NOVEL ELECTRIC FIELD EXPOSURE CONTROL METHODS FOR MULTI-STORY BUILDINGS INSTALLED IN VICINITY OF HIGH-VOLTAGE APPARATUS USING FEM
Keywords:Electric field exposure, Finite element method, High voltage apparatus, Multi story buildings, Occupational health
Facilities and buildings installed nearby high voltage equipment and electric field exposure is always a serious threat to the health of organisms and can have a significant impact on the functioning of sensitive and vital organs such as the heart and brain. Therefore, it is necessary to study the electromagnetic field value in these areas to control the intensity and restrict the induced value regarding to international recommendations. In this paper, the effects of 230KV transmission line electric fields on the environment are examined by proper FEM software.The model under consideration in this project is a four story building adjacent to the 230KV transmission line.At first, the distance between the building and high voltage transmission lines and its relationship to the intensity of the electric field is examined, and then the intensity of the electric field is compared to the standards of the International Commission on Non Ionizing Radiation Protection (ICNIRP).
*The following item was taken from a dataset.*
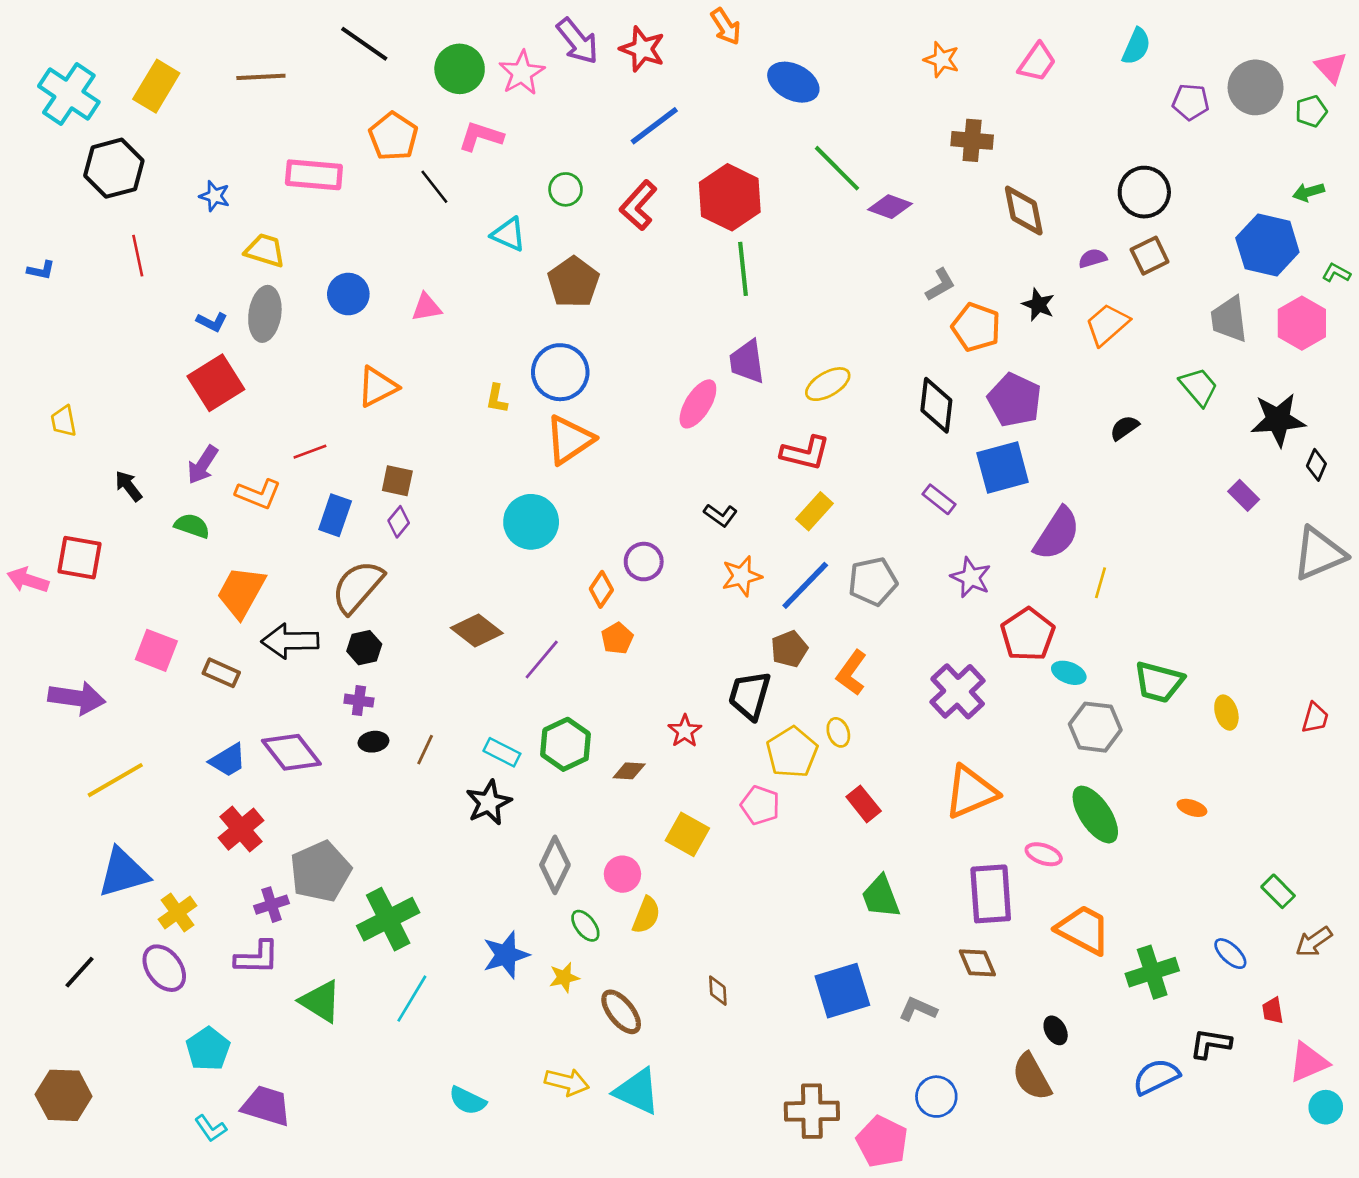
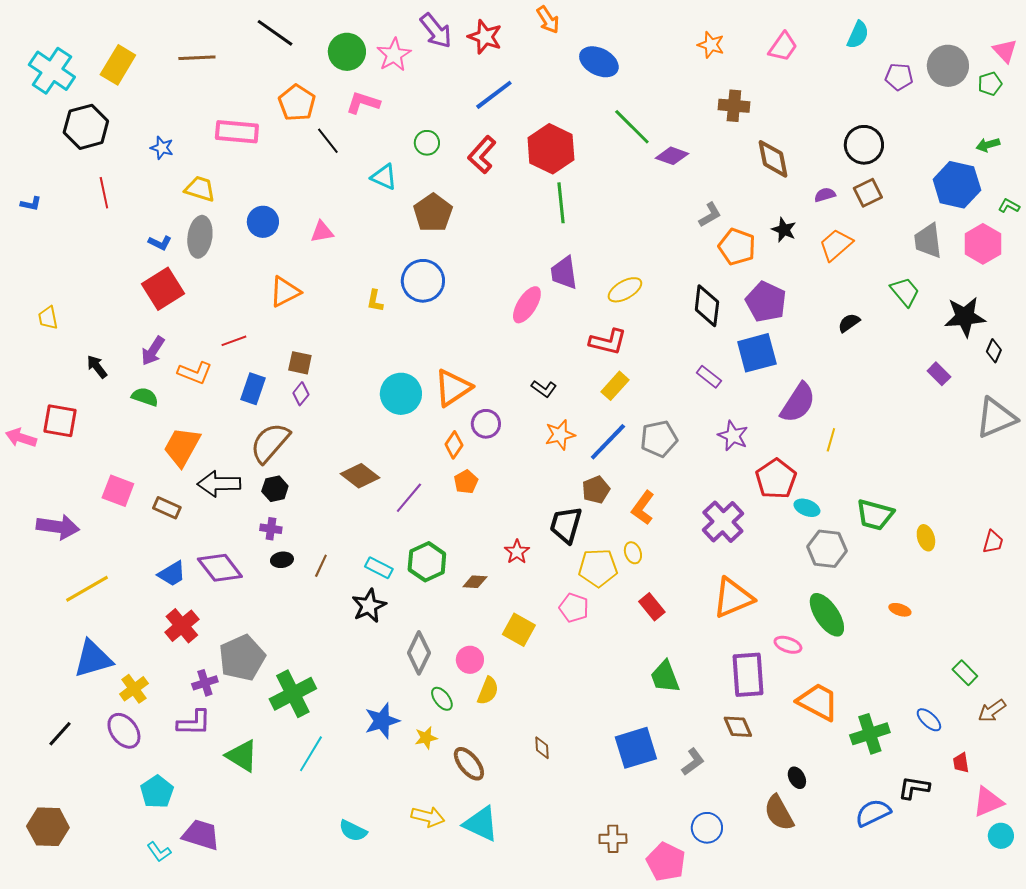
orange triangle: (569, 440) -> (453, 388), moved
yellow pentagon: (792, 752) -> (598, 568), turned 30
gray L-shape: (918, 1009) -> (693, 762), turned 120
brown cross: (812, 1111) -> (613, 839), size x0.7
To continue, in places where the electric field exceeds the standard level value, solutions to reduce the intensity of the electric field to the tolerable value have been proposed.The first solution is to use a metal shield around the building as a Faraday cage, which weakens the potential for electric field value by creating an enclosed surface, the reduction rate is 4700%,both complete cage shape and incomplete cage shapes are considered in this study which reduces the exposure value to 62.5% of its initial value. The second approach to reducing the electric field is to use protective conductor paints against electromagnetic fields. In the following study, the effect of using trees as a barrier against electromagnetic radiation will be examined. Finally, the three proposed solutions are compared in terms of environmental constraints, economic justification, and the reduction in electric field value.